The NAB TV board has created a Low Power TV Issues Committee to address the impact of the digital TV transition on the nation’s roughly 2,100 low-power stations and 4,700 translators. It will be chaired by NAB Television Board member John Kueneke, broadcast division president for St. Louis-based News-Press & Gazette Broadcasting.

LPTVs and translators were not included in the original DTV transition, and are not subject to the Feb. 17, 2009 deadline, when full-power stations have to power down analog transmitters. Neither were they included in the channel-selection process in which full-power stations decided whether to stay on their current digital channel designation or more to another one on or around the deadline.

The federal government is developing a subsidy program of up to $1,000 each for translator operators to buy converters to pass through digital signals, but details have not yet emerged.

The NAB TV board also adopted a resolution to educate TV stations and viewers on the predicament of LPTVs and translators.

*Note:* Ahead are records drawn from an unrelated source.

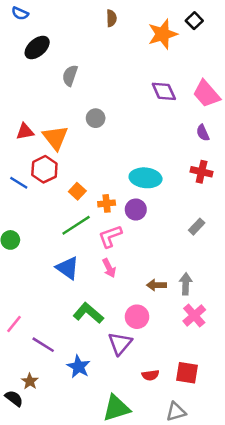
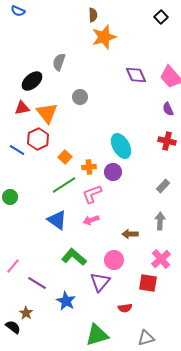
orange star: (163, 34) -> (104, 37), moved
black ellipse: (37, 48) -> (32, 81), moved
cyan ellipse: (146, 178) -> (121, 146), turned 55
pink arrow: (109, 268) -> (91, 220), turned 98
gray arrow: (186, 284) -> (160, 221), moved
red square: (187, 373) -> (148, 283), moved

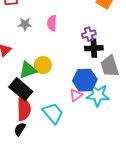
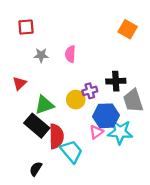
purple cross: (89, 34) -> (90, 91), moved
yellow circle: (43, 65) -> (76, 100), moved
red semicircle: (24, 109) -> (56, 136), moved

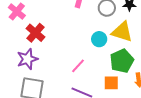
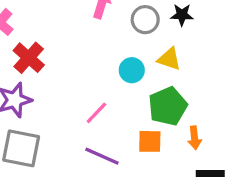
yellow triangle: (122, 32) -> (169, 59), size x0.7

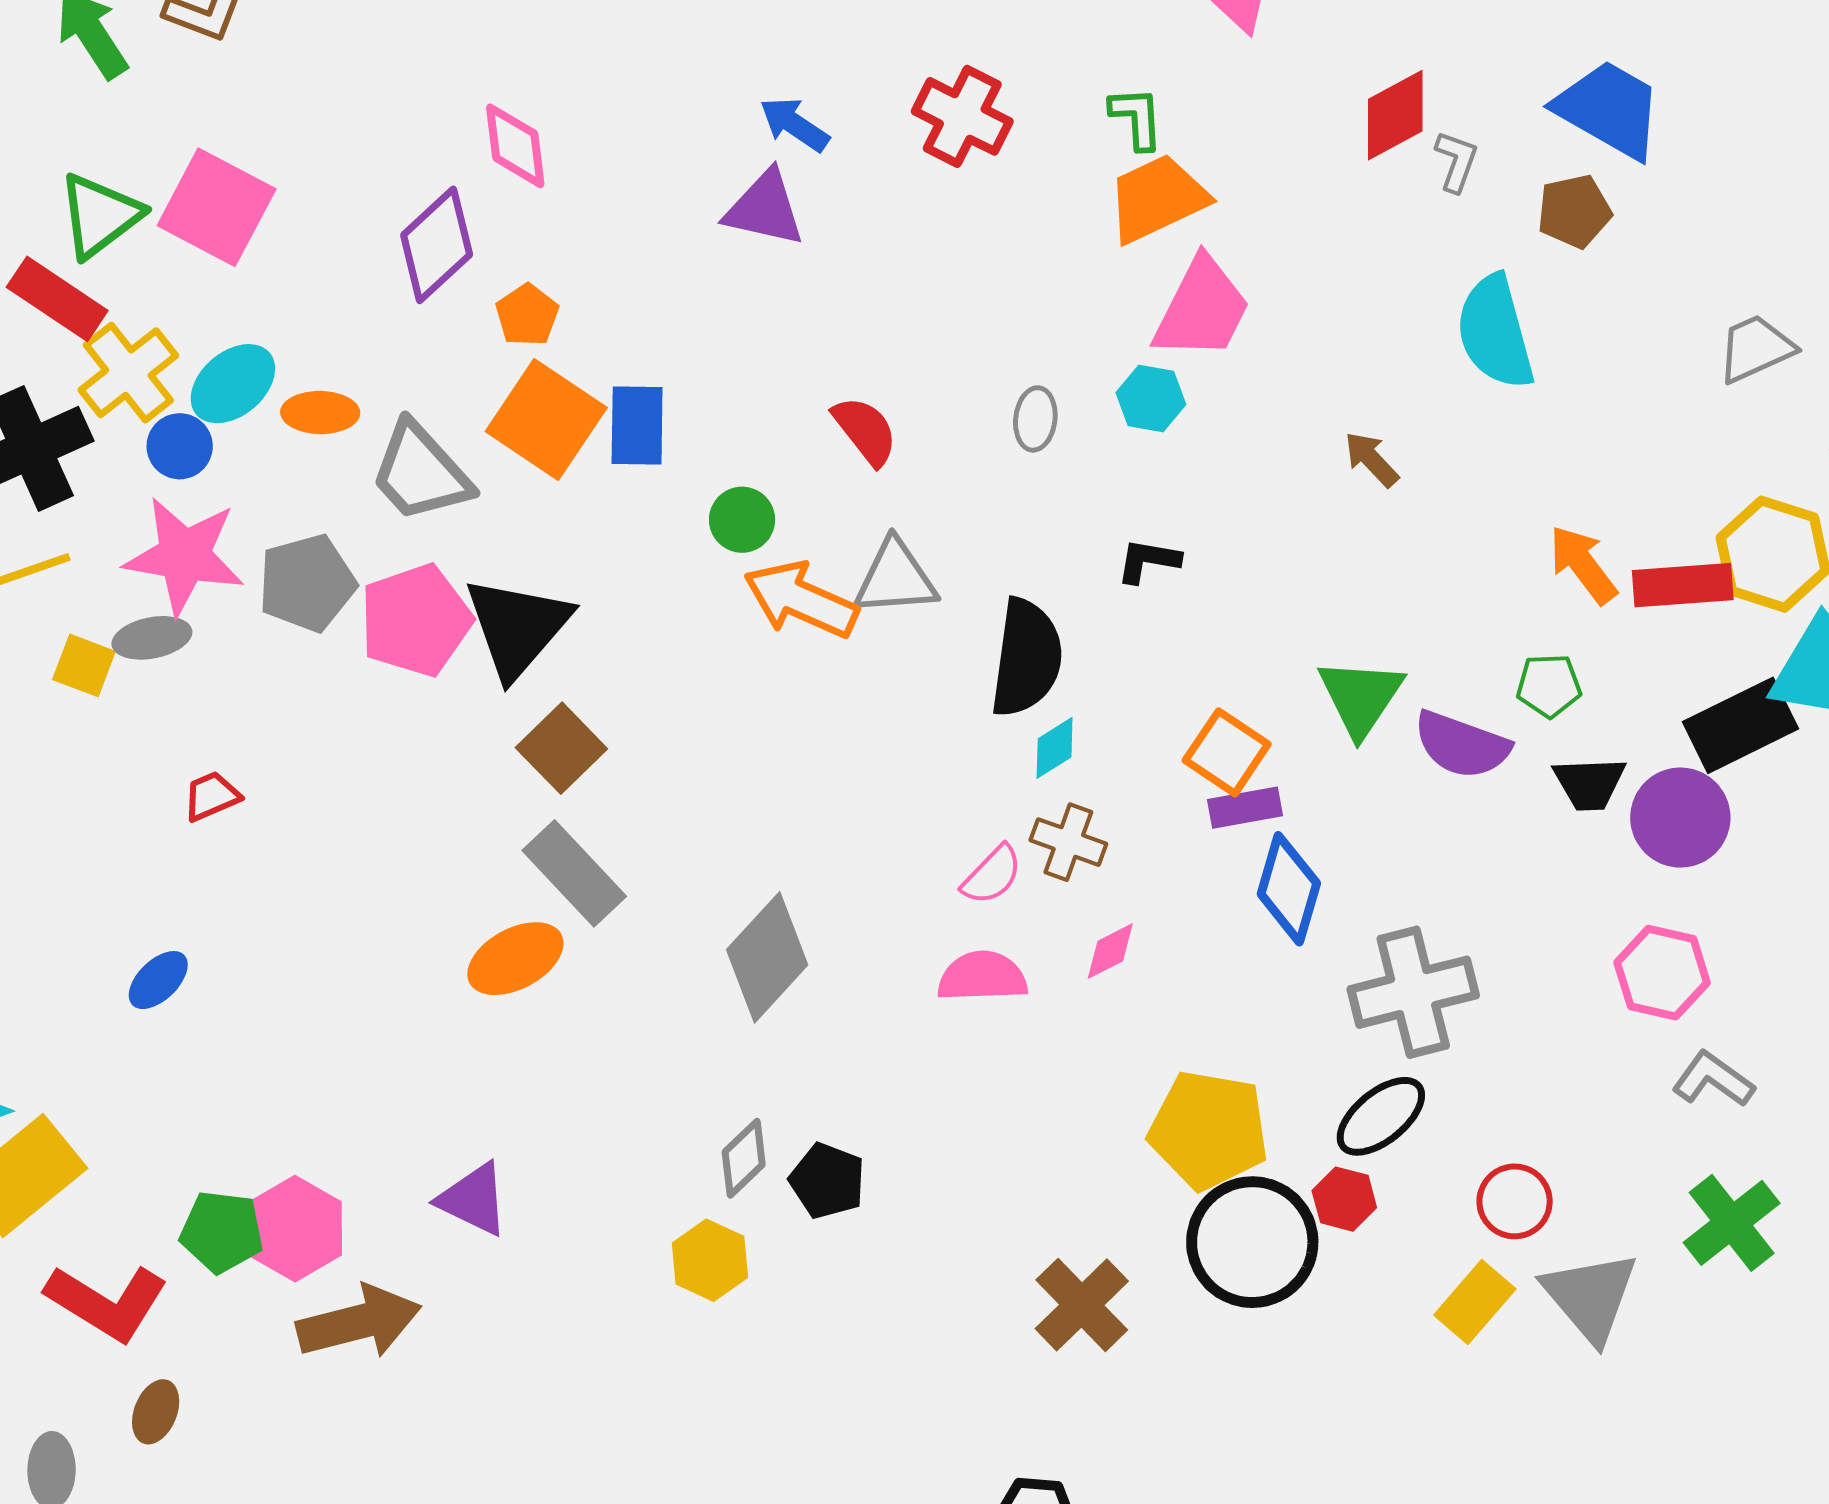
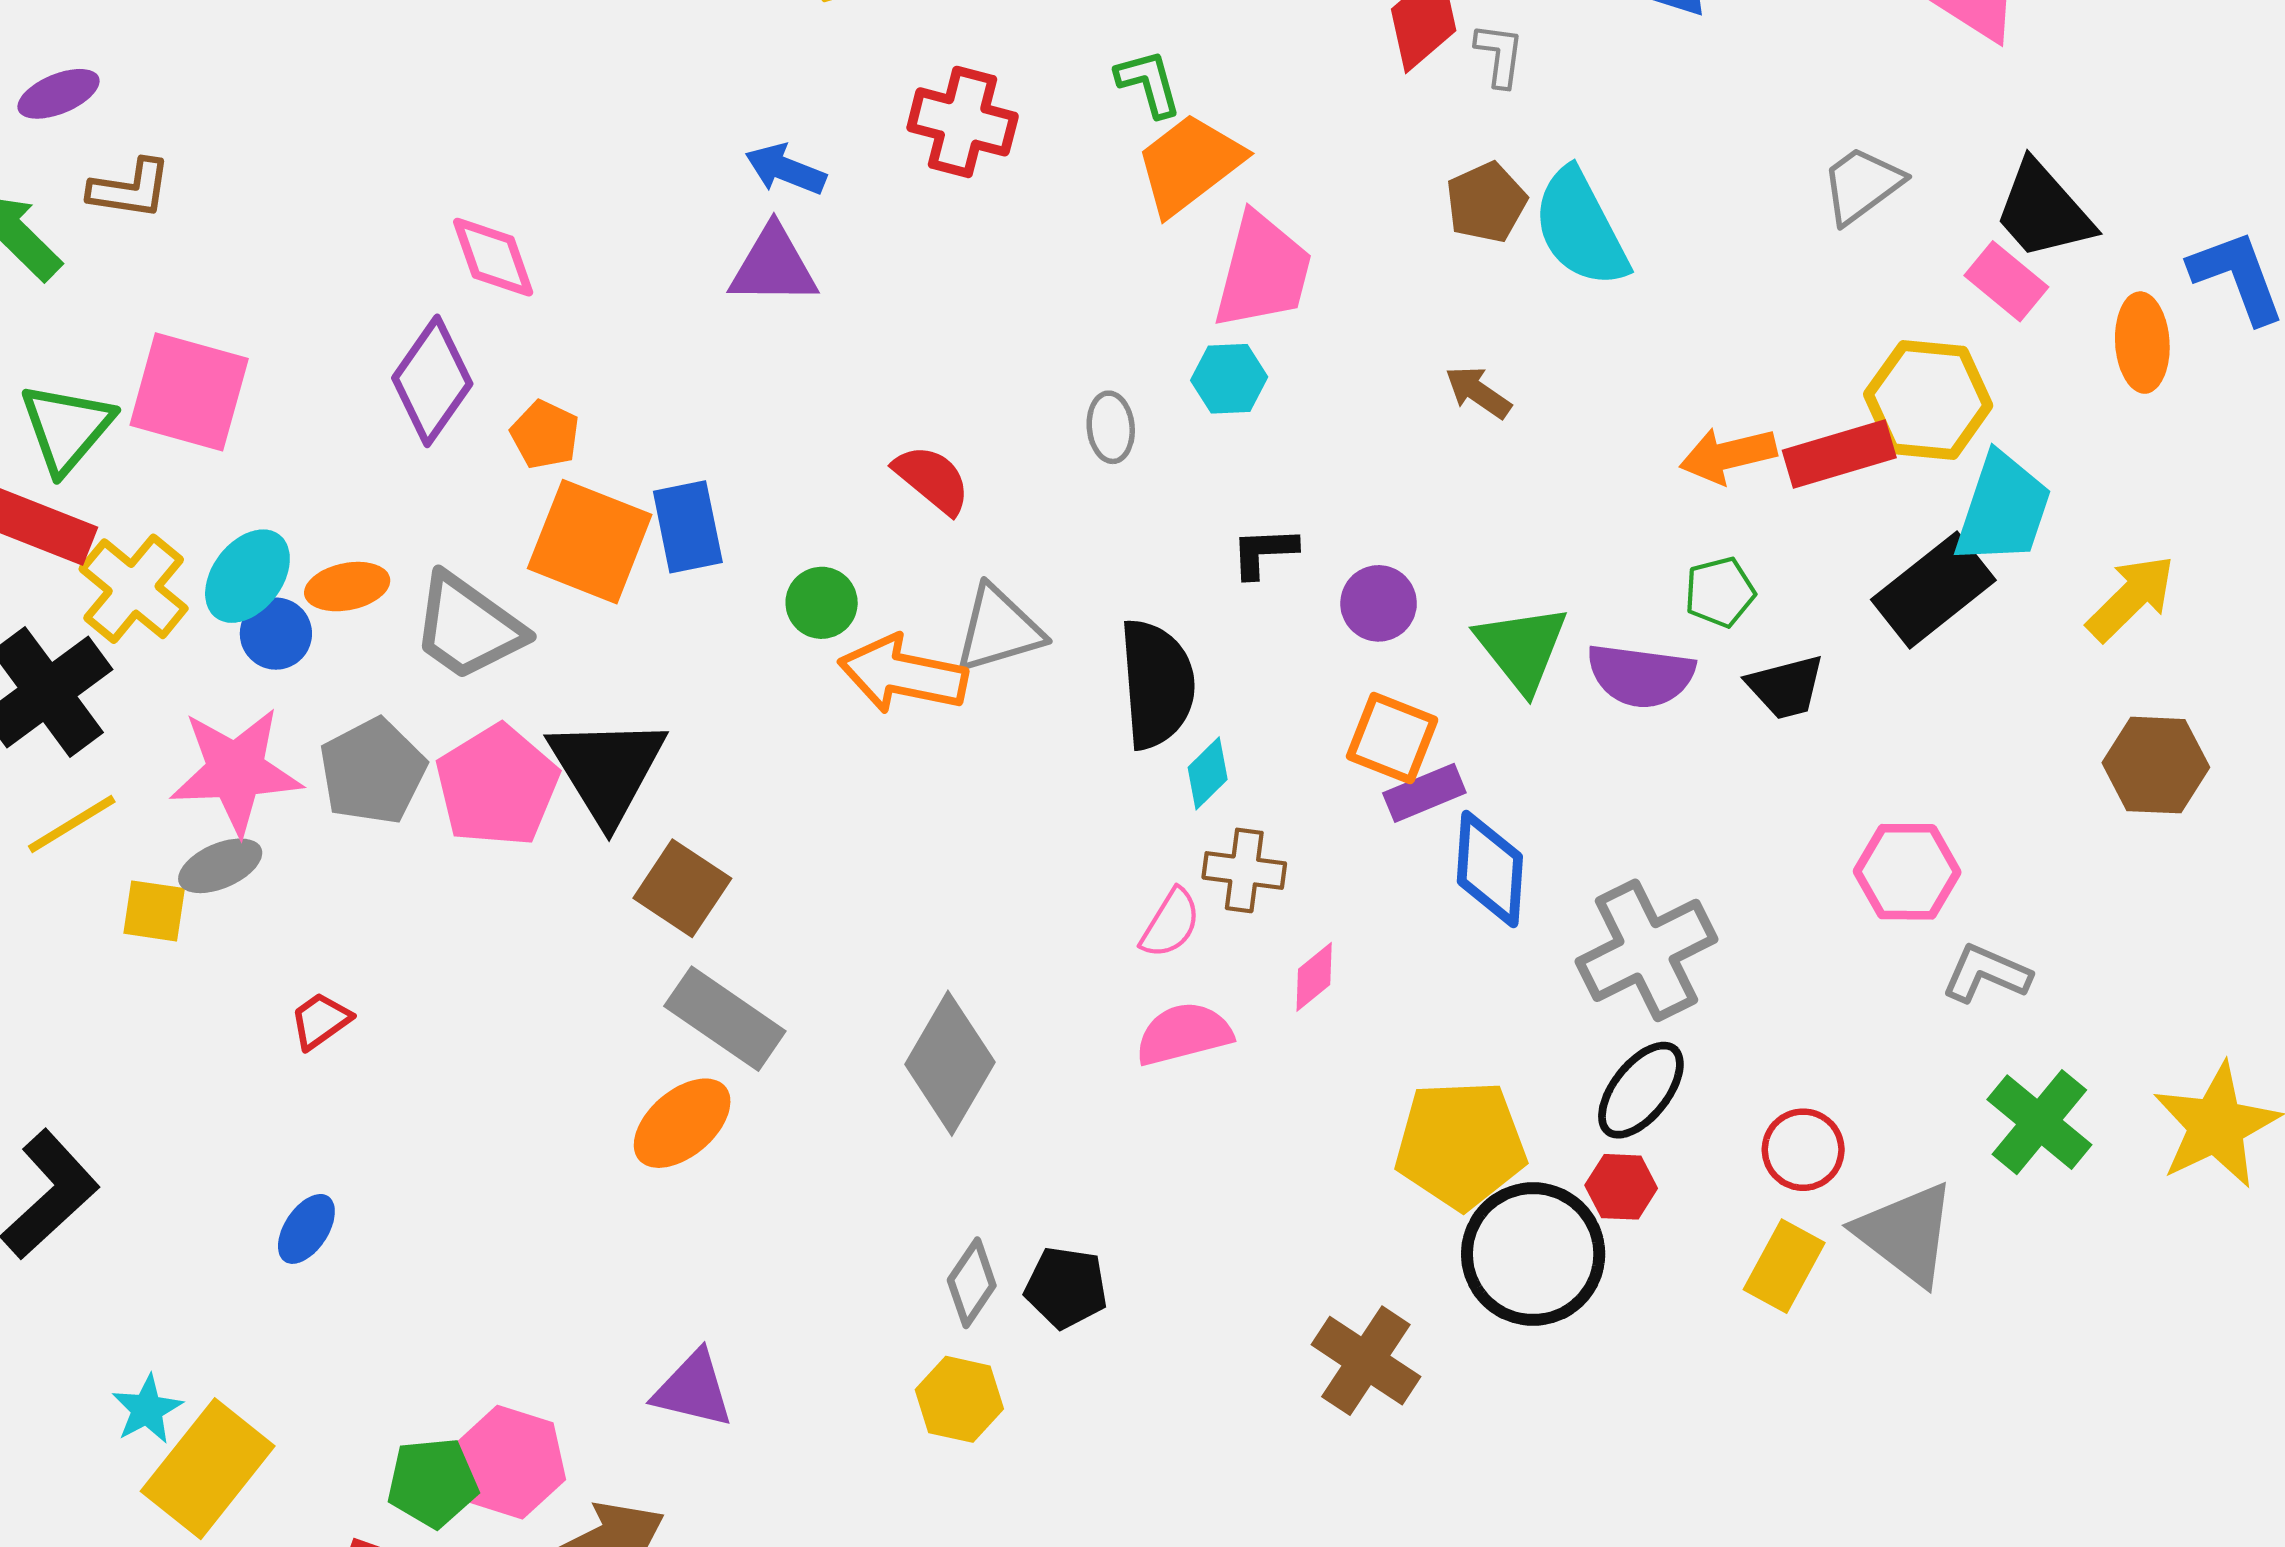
brown pentagon: (1574, 211) -> (1486, 202), moved
blue circle: (180, 446) -> (276, 634), moved
orange arrow: (1583, 565) -> (1728, 455), turned -54
purple circle: (1680, 818) -> (1379, 603), moved, size x0.7

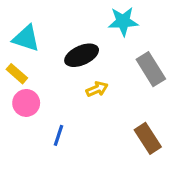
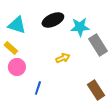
cyan star: (123, 21) -> (80, 27), moved
black ellipse: (82, 55) -> (53, 20), moved

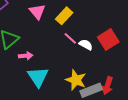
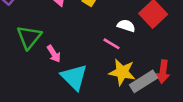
pink line: (70, 38) -> (111, 44), moved
pink arrow: (26, 56) -> (54, 54), turned 72

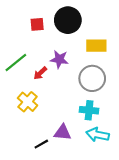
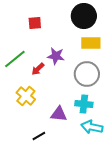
black circle: (68, 20) -> (84, 16), moved
purple triangle: (63, 132) -> (59, 114), moved

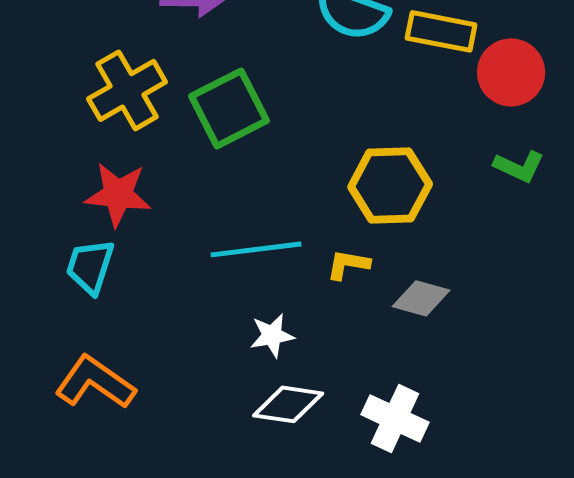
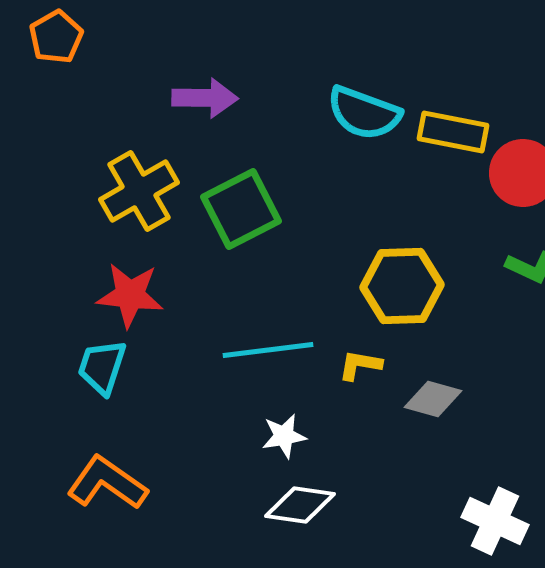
white cross: (395, 418) -> (495, 521), moved

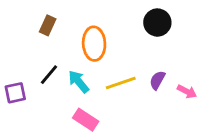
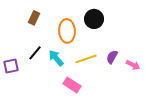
black circle: (157, 23) -> (94, 19), moved
pink rectangle: (86, 120) -> (72, 85), moved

The board directed NAB President and CEO David Rehr to draft a letter to DTV converter box manufacturers urging them to incorporate analog pass-through capability in the devices that will be used to adapt analog TVs for digital reception. Currently, three of 34 converter boxes eligible for a $40 government subsidy have analog pass-through capability.

Committee members include Jim Conschafter, senior vice president of broadcast stations for Media General Broadcast Group; John Eck, president of NBC TV Network and Media Works; Andrew Fisher, president of Cox Television; Douglas Kranwinkle, executive vice president of law for Univision Communications; and Jim Yager, CEO of Barrington Broadcasting Group.